KUMAVISION Branchensoftware: Mehr als Rezeptmanagement

Der Branchensoftware-Spezialist KUMAVISION präsentiert auf der EXPOLIFE (Halle 1+2, Stand C12) die aktuelle Version der leistungsfähigen Branchensoftware für Sanitätshäuser, Reha-Technik, Homecare und OT/OST-Betriebe. Im Fokus stehen 2019 die Effizienzsteigerung durch automatisierte Workflows und die elektronische Abrechnung (§302/§300), mobile Lösungen für den Außendienst sowie die Berücksichtigung aktueller gesetzlicher regulatorischer Neuerungen wie HHVG, ISO 13485:2016 und MDR. Die Branchensoftware deckt alle Unternehmensbereiche in einer Lösung ab und legt damit nicht nur Basis für beschleunigte, abteilungsübergreifende Abläufe, sondern auch für ein exaktes Controlling von Kosten und Verträgen auf Basis tagesaktueller Zahlen.
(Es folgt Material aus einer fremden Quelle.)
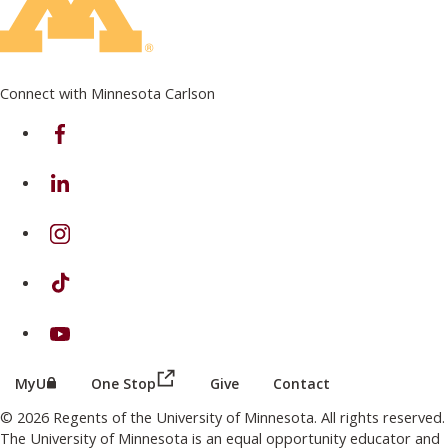
Connect with Minnesota Carlson
on Facebook
on Linkedin
on Instagram
on TikTok
on Youtube
(this link opens in a new browser wind
(this link opens in a new browser window or tab)
MyU
One Stop
Give
Contact
© 2026 Regents of the University of Minnesota. All rights reserved.
The University of Minnesota is an equal opportunity educator and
"Ob Kostendruck durch HHVG und Absetzungen, regulatorische Anforderungen wie MDR oder die Validierung nach ISO 13485: Sonstige Leistungsbringer stehen derzeit vor einer Vielzahl von Herausforderungen. Mit unserer Branchensoftware und den darin abgebildeten Best-Practice-Prozessen geben wir Sicherheit in einem anspruchsvollen Umfeld. Gleichzeitig legen wir die Grundlage für die weitere Digitalisierung der Branche", erklärt Wolfgang Renner, Bereichsleiter Gesundheitsmarkt und Medizintechnik bei KUMAVISION.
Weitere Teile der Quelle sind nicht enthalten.